Start of Materials provided

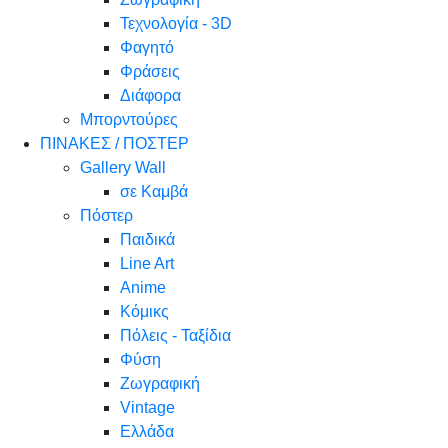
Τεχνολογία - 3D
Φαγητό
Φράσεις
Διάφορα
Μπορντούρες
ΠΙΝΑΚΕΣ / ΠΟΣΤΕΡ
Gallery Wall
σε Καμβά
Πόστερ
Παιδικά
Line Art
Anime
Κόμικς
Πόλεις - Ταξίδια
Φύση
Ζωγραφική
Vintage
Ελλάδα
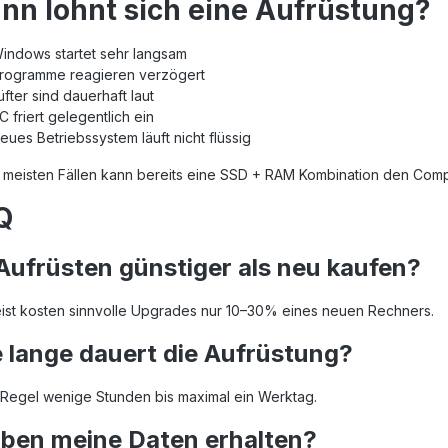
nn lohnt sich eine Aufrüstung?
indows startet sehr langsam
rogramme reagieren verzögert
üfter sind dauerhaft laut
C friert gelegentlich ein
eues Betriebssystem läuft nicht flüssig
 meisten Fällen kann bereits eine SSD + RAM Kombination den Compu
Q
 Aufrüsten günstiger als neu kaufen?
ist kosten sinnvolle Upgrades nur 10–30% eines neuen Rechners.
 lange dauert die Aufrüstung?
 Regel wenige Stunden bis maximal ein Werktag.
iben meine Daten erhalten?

End of Materials provided

**What the task requires:** Where in the entries above does the word "Aufrüstung" appear? Copy each line that has it.

**Expected answer:**
nn lohnt sich eine Aufrüstung?
 lange dauert die Aufrüstung?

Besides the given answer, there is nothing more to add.